Round One of CAPRI began in July 2001 with three target protein-protein complexes and nineteen groups of predictors. The targets were: the complex between HPr kinase from Lactobacillus and its substrate protein HPr, offered by J. Janin and S. Nessler (LEBS-CNRS, Gif-sur-Yvette, France); two complexes between monoclonal antibodies and either the flu virus hemagglutinin (presented by C. Martin and M. Knossow, LEBS-CNRS, Gif-sur-Yvette, France) or the VP6 protein of a rotavirus hemagglutinin (presented by M.C. Vaney and F. Rey, LGV-CNRS, Gif-sur-Yvette, France). The predictors were from 10 American, 8 European and one Japanese groups.

At the end of September, 271 predictions were submitted on the Web site that has been opened for this purpose at the European Bioinformatics Institute (Hinxton, UK). The submissions are being evaluated by comparison with the X-ray coordinates of the complexes, kindly communicated to S. Wodak prior to publication by the crystallographers who determined their structure.

Meanwhile, Round Two was being prepared. A set of three new targets, all complexes of the same protein antigen (an a-amylase) with three different camelide antibodies, was kindly presented by C. Cambillau (AFMB-CNRS, Marseille). Atomic coordinates for the component proteins will be made available to registered participants on Jan. 11, 2002, with a deadline of March. 30 for submitting predictions. Evaluation should be completed by the end of June.

The Evaluation Meeting

By the summer of 2002, blind predictions will have been made on at least six different protein-protein complexes by some twenty different procedures, and the results will have been compared to the experimental structures. There is a strong demand from both the predictors and the management committee for holding an evaluation meeting at this stage. Its major purposes will be to:

  1. validate and, if necessary, adjust the format of the prediction experiment itself: which targets are best suited? how should the predicted structures be presented? what criteria should be used for their evaluation?
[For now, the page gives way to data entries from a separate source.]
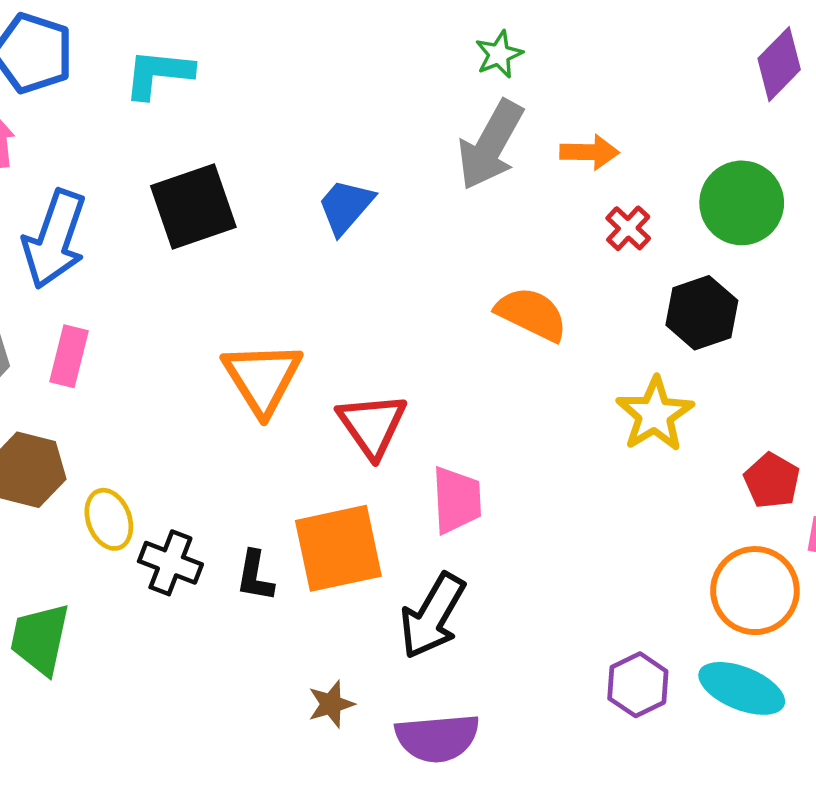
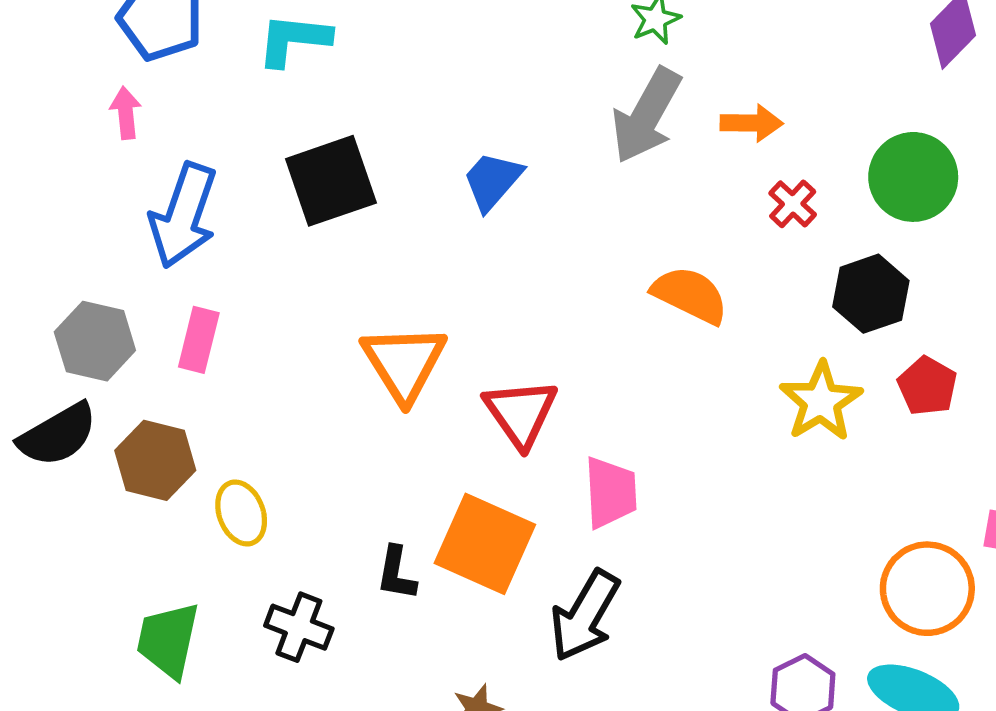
red pentagon: (772, 481) -> (927, 386), moved
orange square: (338, 548) -> (485, 544), turned 36
black cross: (170, 563) -> (299, 627), moved

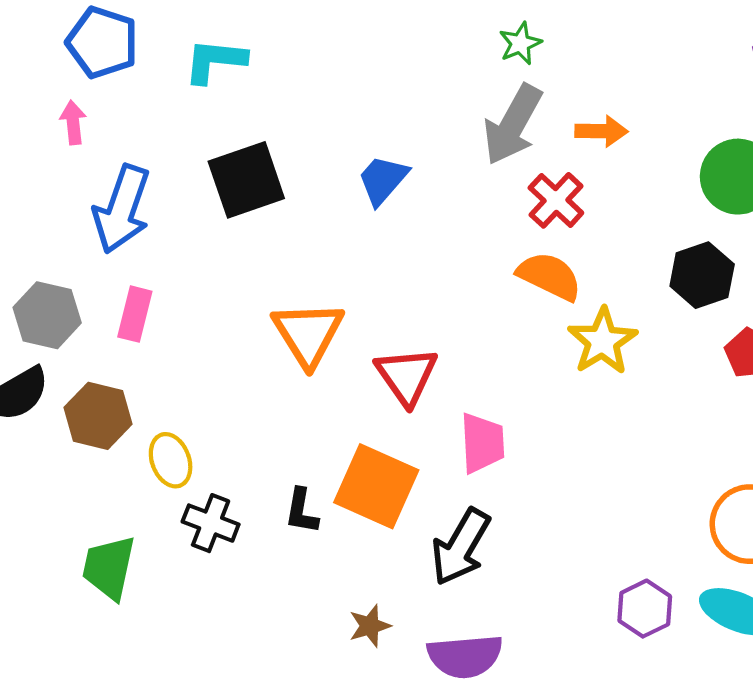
red cross: (793, 204) -> (556, 200), moved, size x1.4
yellow star: (821, 401) -> (603, 341), moved
black cross: (299, 627) -> (211, 523), moved

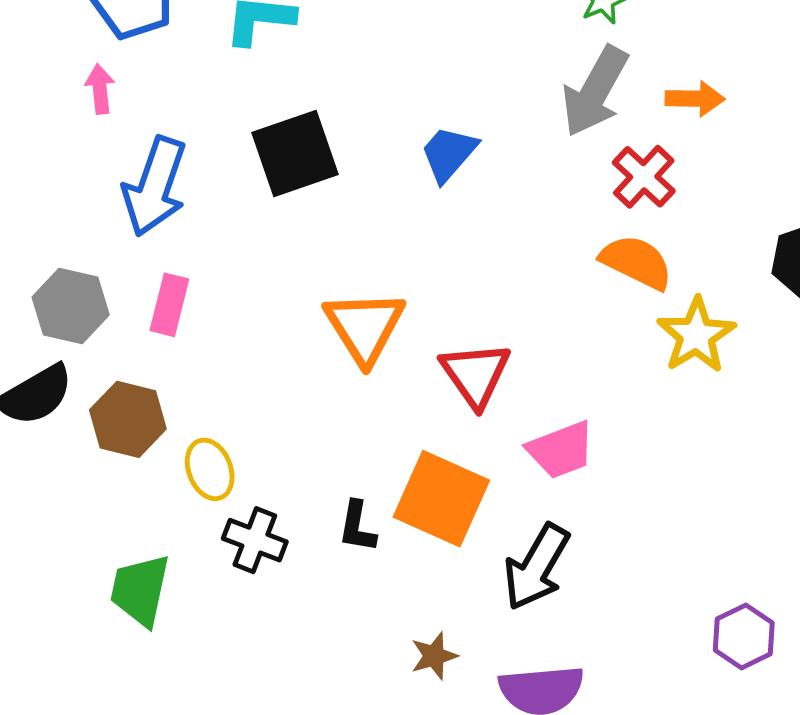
pink trapezoid: (482, 443) -> (561, 450), turned 72

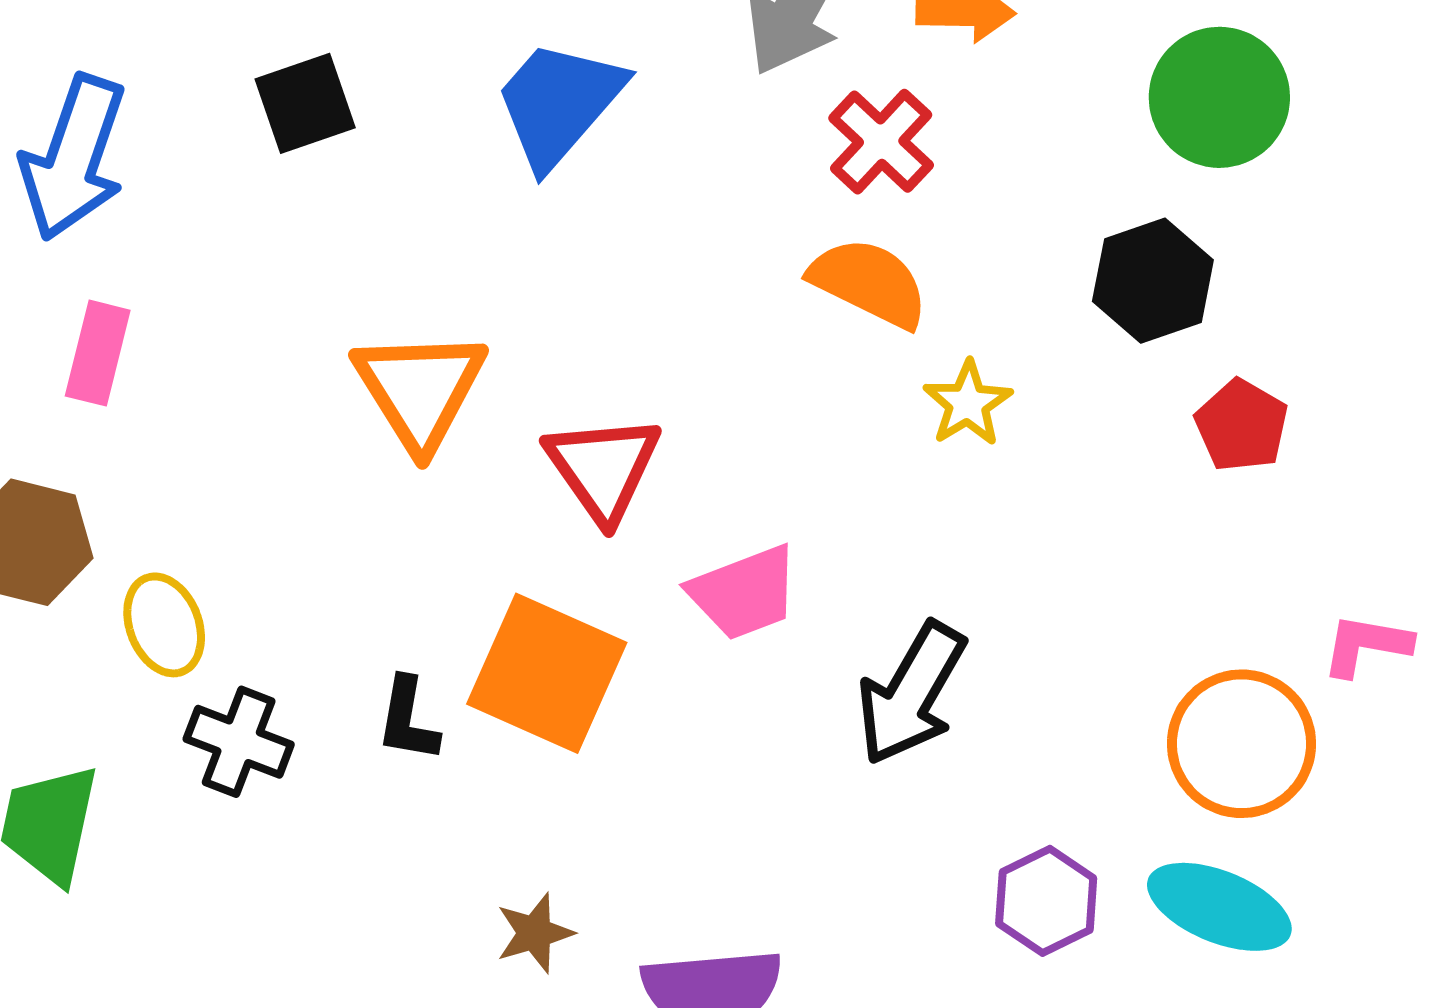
black square: (295, 154) -> (305, 103), size x0.7
blue trapezoid: (449, 154) -> (559, 103), size x1.4
yellow star: (696, 335) -> (968, 403), size x0.7
black arrow: (536, 567) -> (911, 693), moved

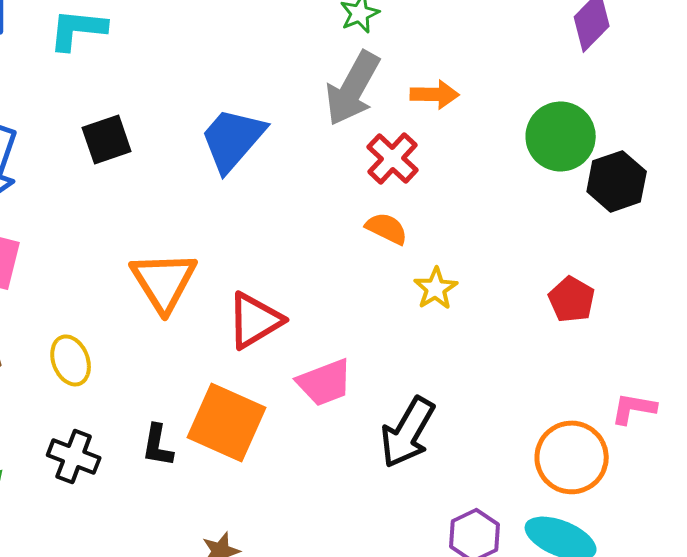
black hexagon: (1153, 281) -> (617, 181), moved
orange semicircle: (869, 283) -> (387, 228), size x0.7
red triangle: (603, 468) -> (255, 320), turned 34
yellow ellipse: (164, 625) -> (71, 360), moved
  2. assess the performances of docking algorithms, scoring functions and other elements of the procedures used for prediction

  3. evaluate progress in the field: are we getting closer to efficient and reliable methods for predicting protein-protein interaction?
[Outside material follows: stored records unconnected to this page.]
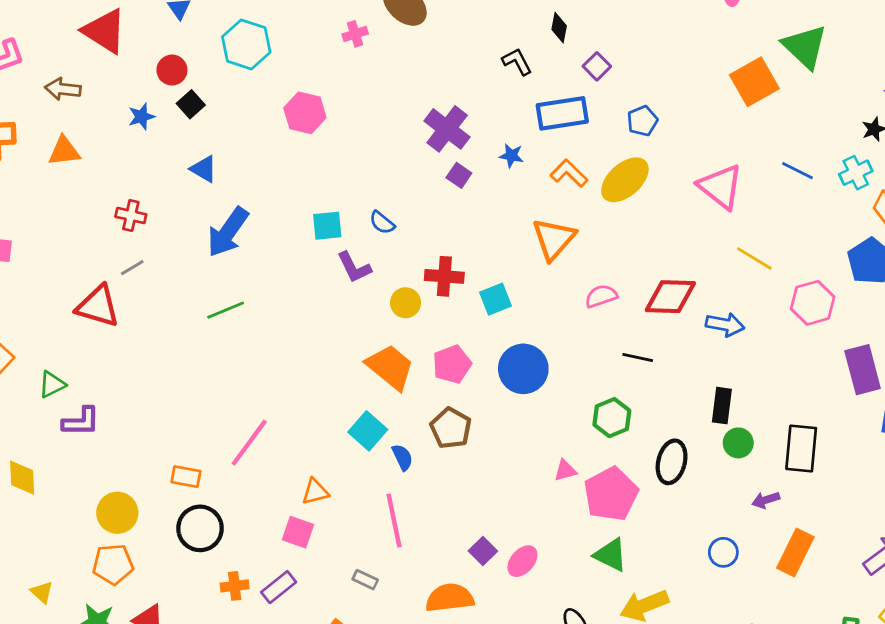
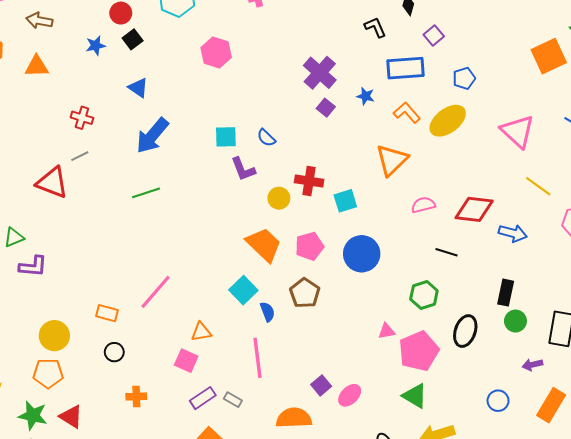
black circle: (200, 528) -> (114, 352), size x0.6
purple rectangle: (279, 587) -> (203, 398), moved

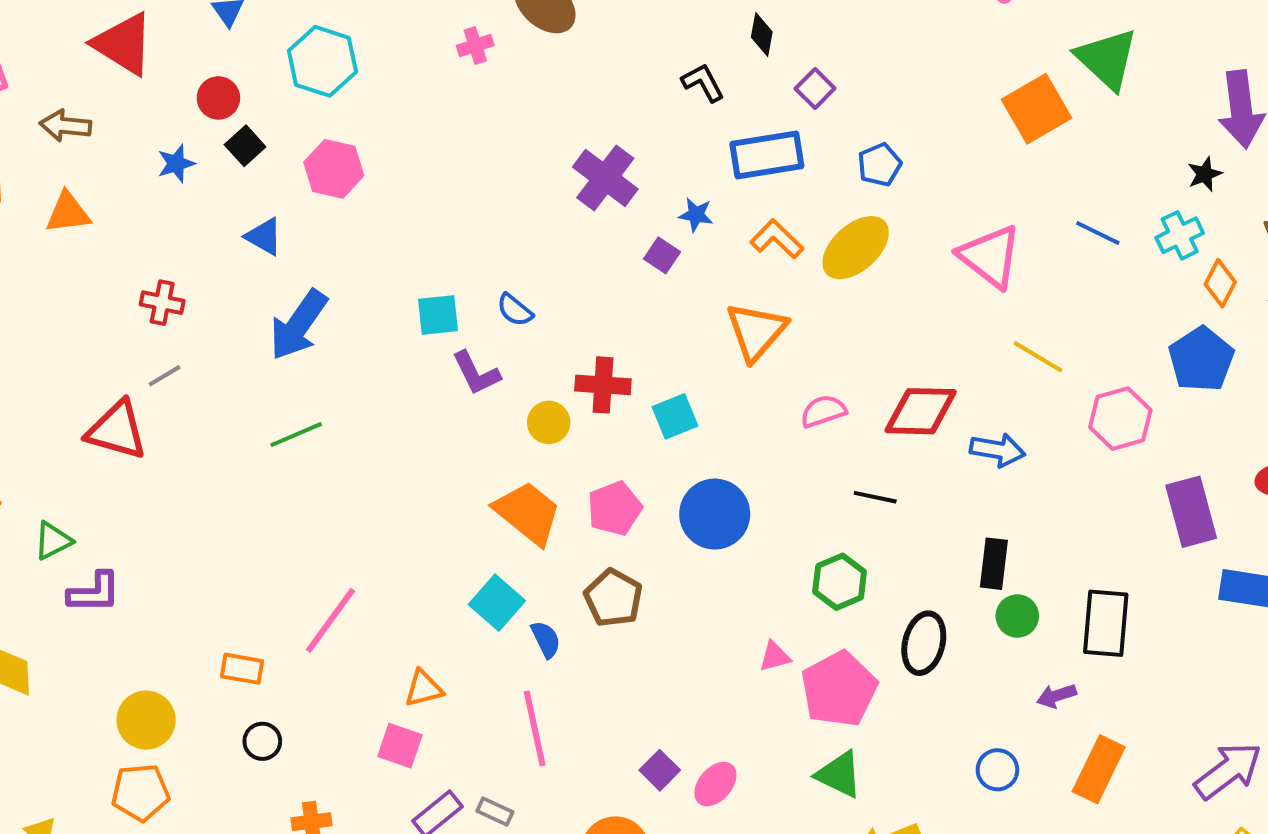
pink hexagon: (216, 52) -> (334, 169), moved
purple square: (326, 108) -> (662, 255), moved

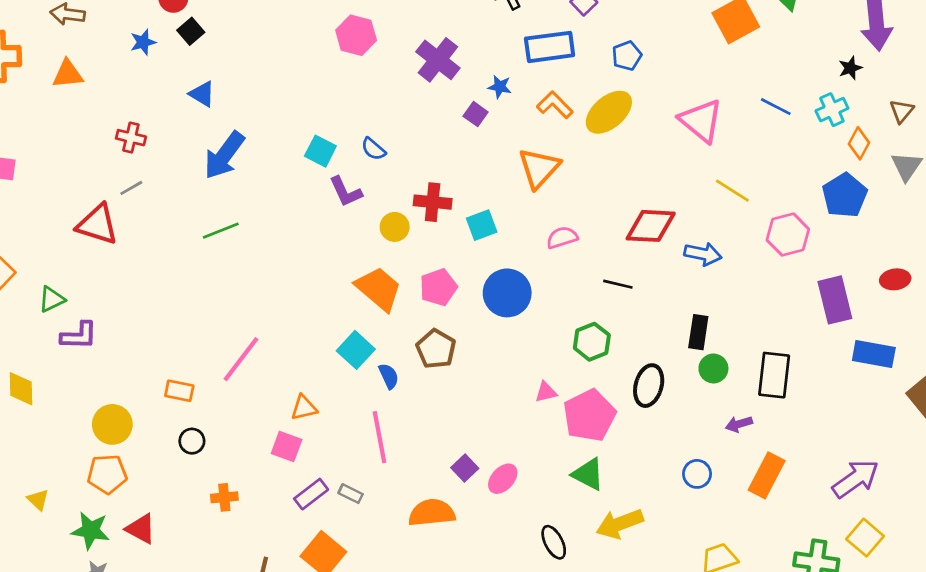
pink hexagon: (334, 169) -> (356, 35), moved
cyan square: (438, 315) -> (320, 151), turned 32
pink semicircle: (823, 411) -> (562, 238), moved

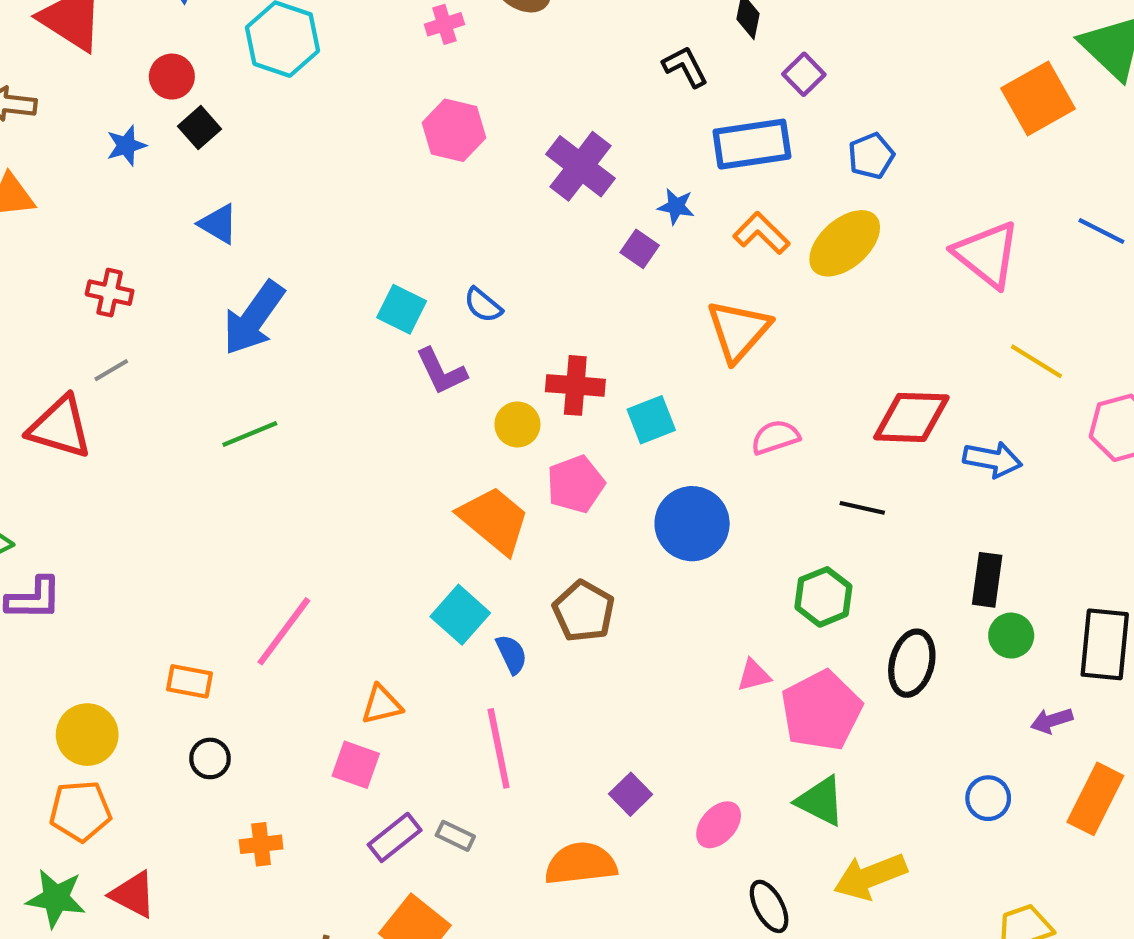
pink pentagon: (438, 287) -> (576, 484), moved
pink ellipse: (503, 479) -> (719, 825), moved

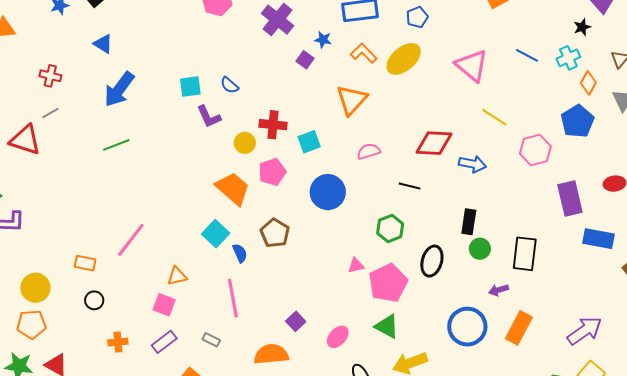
cyan square: (402, 309) -> (190, 87), turned -35
blue circle: (988, 798) -> (467, 327), size x1.8
purple rectangle: (395, 837) -> (164, 342), moved

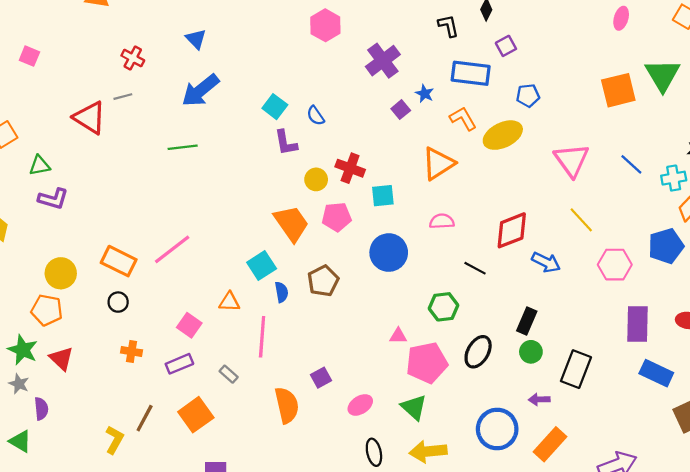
cyan square: (190, 87) -> (275, 107), turned 30
red diamond: (434, 143) -> (512, 230), turned -39
orange rectangle: (85, 263) -> (119, 261), size x1.5
orange triangle: (177, 276) -> (229, 302), moved
orange semicircle: (271, 354) -> (287, 405), turned 68

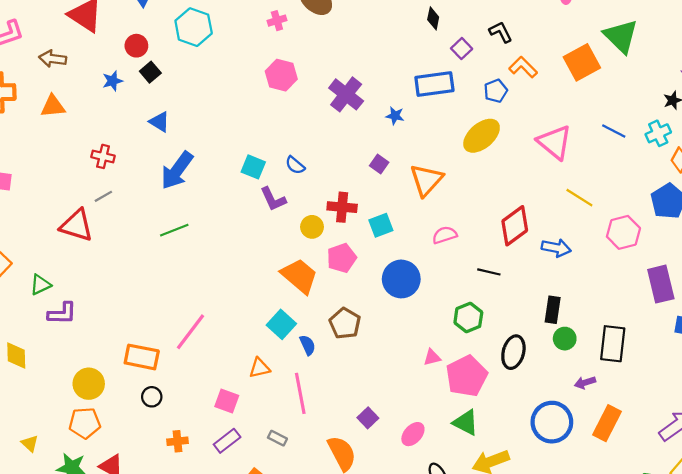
black L-shape: (448, 26) -> (501, 32), moved
purple square: (401, 110) -> (379, 164), moved
orange L-shape: (463, 119) -> (523, 67), moved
The CAPRI Evaluation Meeting will be similar to the CASP evaluation meetings which have been held every other year in Asilomar (California) since 1994. These meetings have been extremely stimulating to all participants and brought entirely new point of views on protein structure prediction. We hope that, like the Asilomar meetings, the meeting in La Londe des Maures will foster new ideas and give a strong impetus to the field.